▶ **What to work on**: Copy task. Retype the whole listing exactly, omitting any picture in it.

——

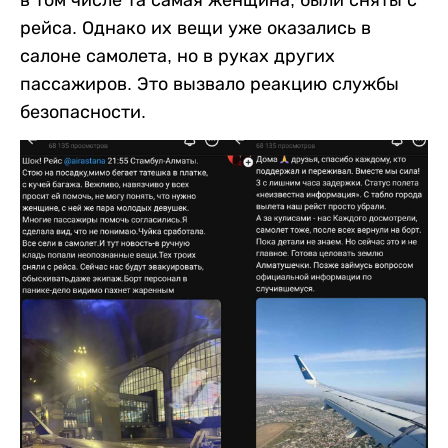
в том числе та самая женщина, были сняты с
рейса. Однако их вещи уже оказались в
салоне самолета, но в руках других
пассажиров. Это вызвало реакцию службы
безопасности.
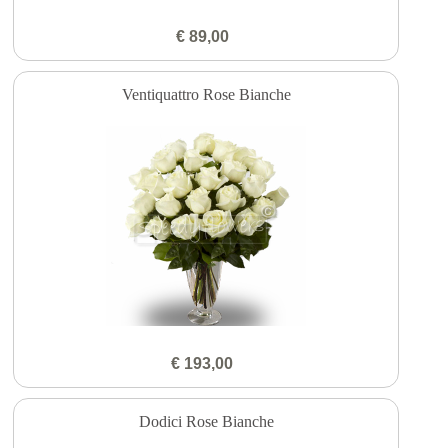
€ 89,00
Ventiquattro Rose Bianche
€ 193,00
Dodici Rose Bianche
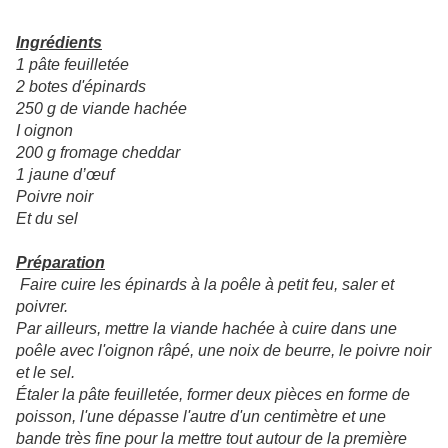
Ingrédients
1 pâte feuilletée
2 botes d'épinards
250 g de viande hachée
I oignon
200 g fromage cheddar
1 jaune d’œuf
Poivre noir
Et du sel
Préparation
Faire cuire les épinards à la poêle à petit feu, saler et
poivrer.
Par ailleurs, mettre la viande hachée à cuire dans une
poêle avec l'oignon râpé, une noix de beurre, le poivre noir
et le sel.
Étaler la pâte feuilletée, former deux pièces en forme de
poisson, l'une dépasse l'autre d'un centimètre et une
bande très fine pour la mettre tout autour de la première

——

▶ **Task answer**:
в том числе та самая женщина, были сняты с
рейса. Однако их вещи уже оказались в
салоне самолета, но в руках других
пассажиров. Это вызвало реакцию службы
безопасности.
€ 89,00
Ventiquattro Rose Bianche
€ 193,00
Dodici Rose Bianche
Ingrédients
1 pâte feuilletée
2 botes d'épinards
250 g de viande hachée
I oignon
200 g fromage cheddar
1 jaune d’œuf
Poivre noir
Et du sel
Préparation
Faire cuire les épinards à la poêle à petit feu, saler et
poivrer.
Par ailleurs, mettre la viande hachée à cuire dans une
poêle avec l'oignon râpé, une noix de beurre, le poivre noir
et le sel.
Étaler la pâte feuilletée, former deux pièces en forme de
poisson, l'une dépasse l'autre d'un centimètre et une
bande très fine pour la mettre tout autour de la première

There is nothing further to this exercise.